The Strain S1-4
If you’re easily grossed out, The Strain is probably not for you. This new take on the old legend of vampires was imagined by producer, director and screenwriter Guillermo del Toro, who also directed Hellboy and Pan’s Labyrinth.
The story begins with a downed plane in which everyone is seemingly dead, with no visible cause. A group of experts in biological threats is sent in to investigate – and that’s when things get really weird. Without giving too much away, instead of creepy pale guys hanging out in the shadows wanting to bite your neck, this all starts with parasitic worms that crave human blood and escalates to a monster that materialises from the floor.
The mystery seems to be connected to a coffin-like cabinet that was in the hold of the plane, but when the surviving passengers and the coffin are allowed to leave the airport, the virus is free to multiply. And that’s when the horror really begins.
Del Toro and his production partner Chuck Hogan wrote the trilogy of books upon which the series is based.
“The Strain isn’t eye candy, it’s eye protein as the vampires are parasite worms that infect humans through their eyeballs,” explains Guillermo.
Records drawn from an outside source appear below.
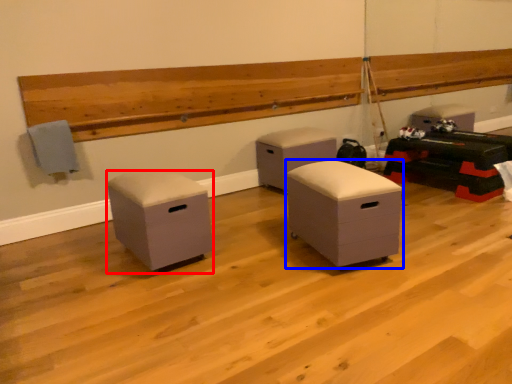 Question: Which object is closer to the camera taking this photo, furniture (highlighted by a red box) or furniture (highlighted by a blue box)?

Choices:
 (A) furniture
 (B) furniture

Answer: (B) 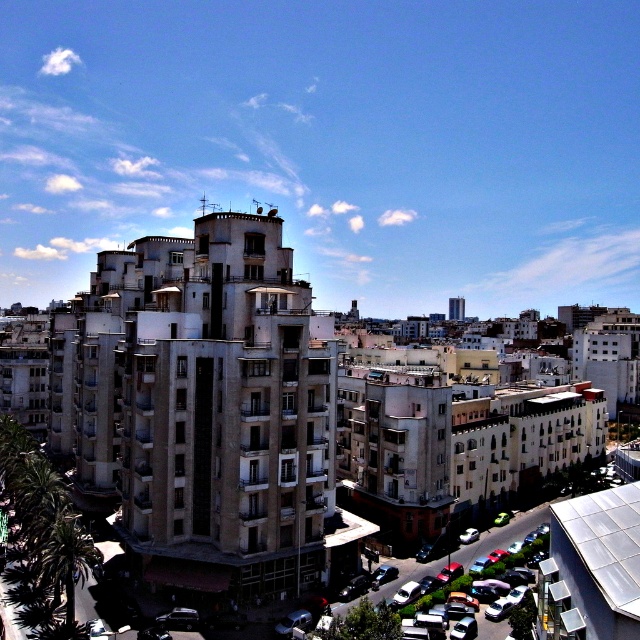 Does shiny black car at center appear on the left side of white glossy car at center?

Indeed, shiny black car at center is positioned on the left side of white glossy car at center.

Is point (161, 625) positioned behind point (470, 528)?

No, (161, 625) is in front of (470, 528).

Identify the location of shiny black car at center. (179, 618).

Does shiny silver car at lower right have a lesser height compared to shiny black car at center?

Incorrect, shiny silver car at lower right's height does not fall short of shiny black car at center's.

Between point (520, 516) and point (180, 614), which one is positioned behind?

The point (520, 516) is more distant.

Which is in front, point (496, 531) or point (172, 611)?

Positioned in front is point (172, 611).

Locate an element on the screen. shiny silver car at lower right is located at coordinates (481, 554).

Does shiny silver car at lower right have a greater width compared to white glossy car at center?

Indeed, shiny silver car at lower right has a greater width compared to white glossy car at center.

In the scene shown: Can you confirm if shiny silver car at lower right is positioned to the right of white glossy car at center?

Indeed, shiny silver car at lower right is positioned on the right side of white glossy car at center.

The image size is (640, 640). What do you see at coordinates (481, 554) in the screenshot? I see `shiny silver car at lower right` at bounding box center [481, 554].

Locate an element on the screen. The image size is (640, 640). shiny silver car at lower right is located at coordinates [x=481, y=554]. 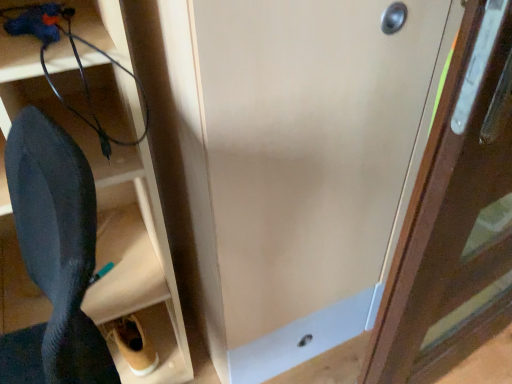 Question: In terms of height, does wooden door at right, the 2th door when ordered from left to right, look taller or shorter compared to matte wood door at center, the second door viewed from the right?

Choices:
 (A) short
 (B) tall

Answer: (B)

Question: Considering their positions, is wooden door at right, which ranks as the 1th door in right-to-left order, located in front of or behind matte wood door at center, which ranks as the first door in left-to-right order?

Choices:
 (A) front
 (B) behind

Answer: (A)

Question: Which object is the closest to the wooden door at right, which ranks as the 1th door in right-to-left order?

Choices:
 (A) black rubber wire at lower left
 (B) black matte shoe at lower left
 (C) matte wood door at center, which ranks as the first door in left-to-right order

Answer: (C)

Question: Estimate the real-world distances between objects in this image. Which object is closer to the wooden door at right, which ranks as the 1th door in right-to-left order?

Choices:
 (A) matte wood door at center, which ranks as the first door in left-to-right order
 (B) black matte shoe at lower left
 (C) black rubber wire at lower left

Answer: (A) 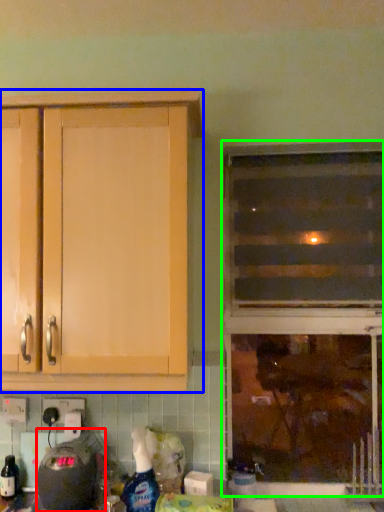 Question: Which object is positioned farthest from appliance (highlighted by a red box)? Select from cabinetry (highlighted by a blue box) and window (highlighted by a green box).

Choices:
 (A) cabinetry
 (B) window

Answer: (B) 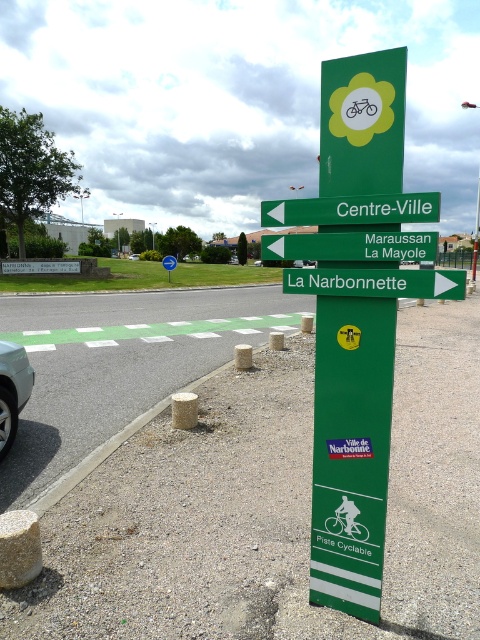 You are standing at the camera position and want to reach the point at coordinates (351, 248). Can you walk directly to it in a straight line without any obstacles?

The distance between you and the point at coordinates (351, 248) is 2.42 meters. Since there are no obstacles mentioned in the scene description, you can walk directly to it in a straight line.

You are standing at the side of the road looking at the green directional signpost. You need to check if you can reach the green plastic sign at upper center with a 2.5 meter long pole. Can you reach it?

The green plastic sign at upper center is 2.29 meters away from the viewer. Since the pole is 2.5 meters long, it is longer than the distance to the sign, so yes, you can reach the green plastic sign at upper center with the pole.

You are standing in front of the signpost and want to take a photo. Which of the two points, point (444, 298) or point (254, 266), will appear larger in your camera view?

Point (444, 298) is closer to the camera than point (254, 266), so it will appear larger in the photo. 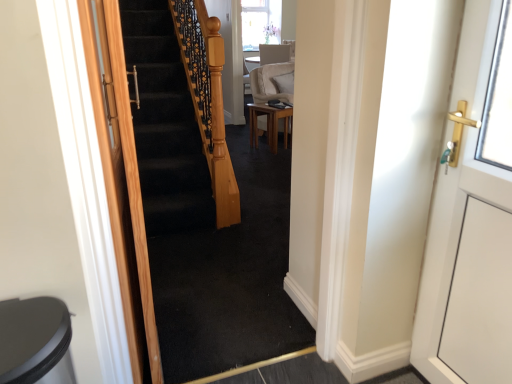 Question: Considering their positions, is wooden door at left, placed as the first door when sorted from left to right, located in front of or behind light brown wooden table at center?

Choices:
 (A) front
 (B) behind

Answer: (A)

Question: Does point (88, 66) appear closer or farther from the camera than point (262, 109)?

Choices:
 (A) closer
 (B) farther

Answer: (A)

Question: Which is farther from the light brown wooden table at center?

Choices:
 (A) wooden door at left, placed as the first door when sorted from left to right
 (B) suede beige armchair at center
 (C) black carpeted stairs at center
 (D) white glossy door at right, the 2th door from the left

Answer: (D)

Question: Which is farther from the suede beige armchair at center?

Choices:
 (A) light brown wooden table at center
 (B) white glossy door at right, the 2th door from the left
 (C) wooden door at left, placed as the first door when sorted from left to right
 (D) black carpeted stairs at center

Answer: (B) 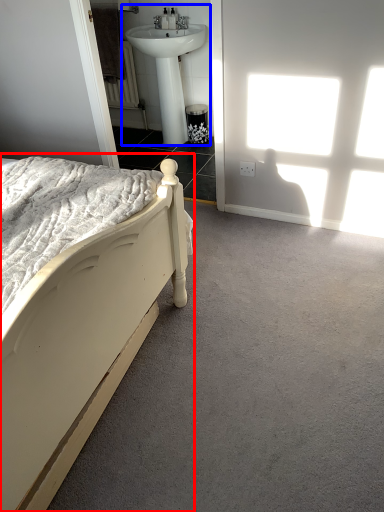 Question: Which point is further to the camera, bed (highlighted by a red box) or sink (highlighted by a blue box)?

Choices:
 (A) bed
 (B) sink

Answer: (B) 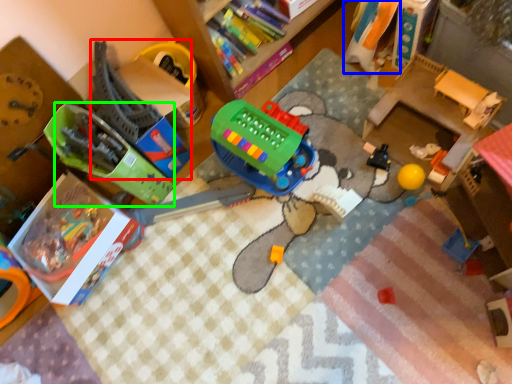 Question: Which object is the closest to the toy (highlighted by a red box)? Choose among these: toy (highlighted by a blue box) or toy (highlighted by a green box).

Choices:
 (A) toy
 (B) toy

Answer: (B) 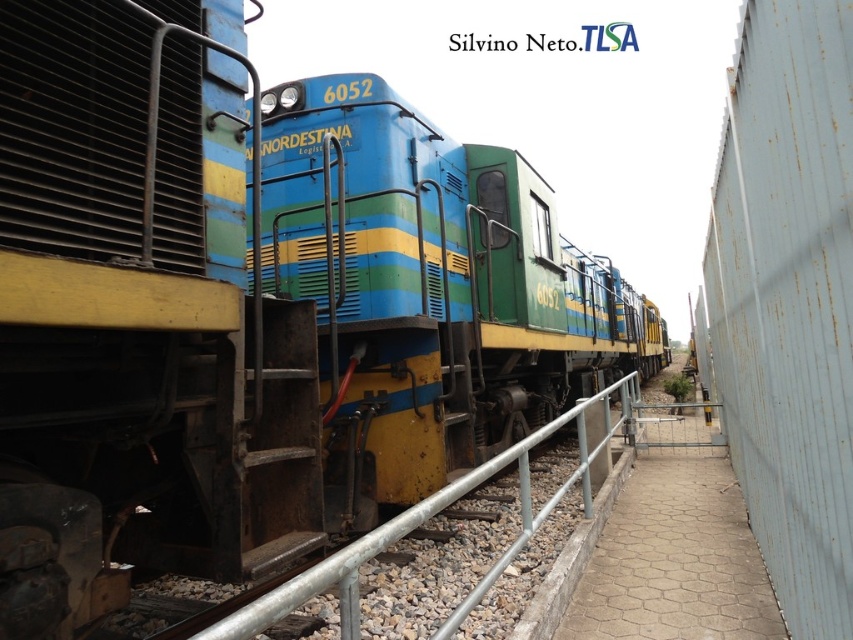 Is rusty metal fence at right to the right of metallic gray rail at center from the viewer's perspective?

Incorrect, rusty metal fence at right is not on the right side of metallic gray rail at center.

Can you confirm if rusty metal fence at right is smaller than metallic gray rail at center?

Yes, rusty metal fence at right is smaller than metallic gray rail at center.

Is point (799, 168) in front of point (587, 451)?

Yes, point (799, 168) is in front of point (587, 451).

At what (x,y) coordinates should I click in order to perform the action: click on rusty metal fence at right. Please return your answer as a coordinate pair (x, y). Looking at the image, I should click on (788, 300). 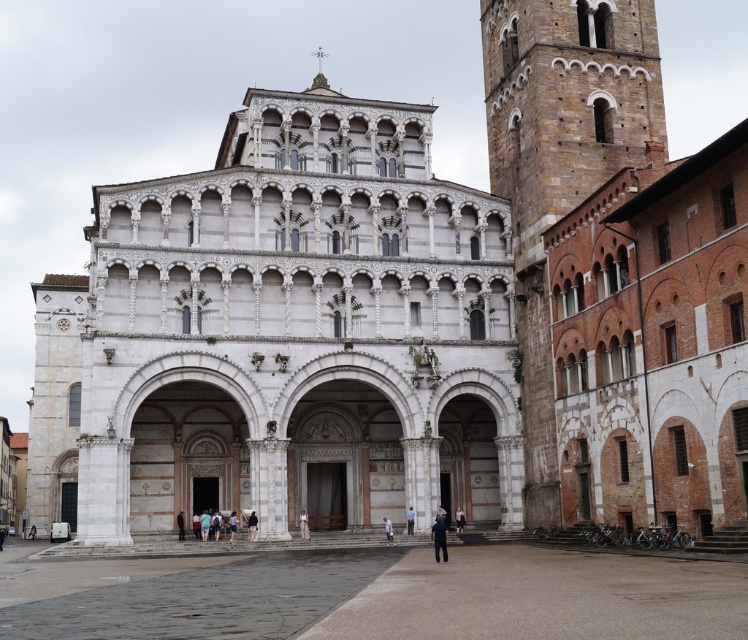 You are standing in front of the grand historical building and notice an object on the ground. Where exactly is the black leather jacket at center located in terms of coordinates?

The black leather jacket at center is located at coordinates point [251,525].

You are a fashion designer who wants to create a new outfit using the black leather jacket at center and the blue denim jeans at center from the image. Considering their sizes, which item would you need to adjust first to ensure they fit together proportionally?

The black leather jacket at center is wider than the blue denim jeans at center, so you would need to adjust the blue denim jeans at center first to match the jacket width.

You are standing in front of the grand historical building and see a black leather jacket at center and blue denim jeans at center. If you want to pick up both items, which one should you go to first to minimize the distance you walk?

You should go to the black leather jacket at center first because it is at the same location as the blue denim jeans at center, so the distance between them is only 10.84 meters. However, since both are at the center, you can pick them up in any order without extra walking distance. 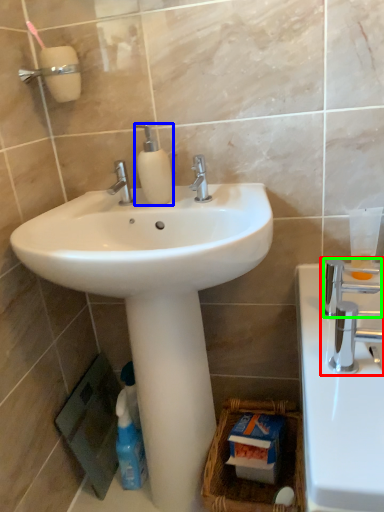 Question: Estimate the real-world distances between objects in this image. Which object is farther from tap (highlighted by a red box), soap dispenser (highlighted by a blue box) or plumbing fixture (highlighted by a green box)?

Choices:
 (A) soap dispenser
 (B) plumbing fixture

Answer: (A) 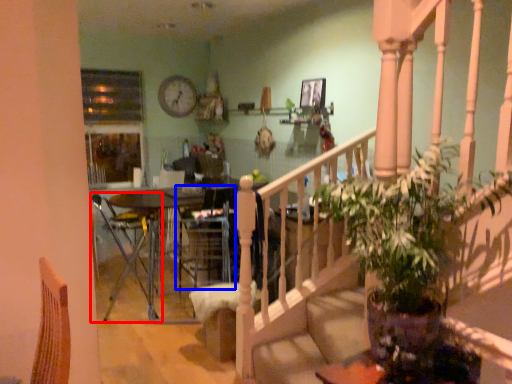 Question: Which object appears farthest to the camera in this image, chair (highlighted by a red box) or armchair (highlighted by a blue box)?

Choices:
 (A) chair
 (B) armchair

Answer: (B)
The Strigoi (Romanian vampires) are the modern-day army of the undead created by The Master, the ancient one created by the parasites.
Their enemies aren’t sunlight or holy water, but The Born – vampires with a consciousness who fight alongside human resistance fighters led by Abraham Setrakian (David Bradley), who has first-hand experience with The Master.
Sure, it only won two awards (Most Exciting New Series at the 2014 Critics Choice Television Awards, and actress Natalie Brown (resistance fighter Kelly Goodweather) won Best Actress in a TV Series at the Golden Maple Awards in 2016, but it’s good. It’s gory. And it’s a refreshing take on the old Dracula story.
Be warned: you’ll need a strong stomach – the gross-out factor is off the charts.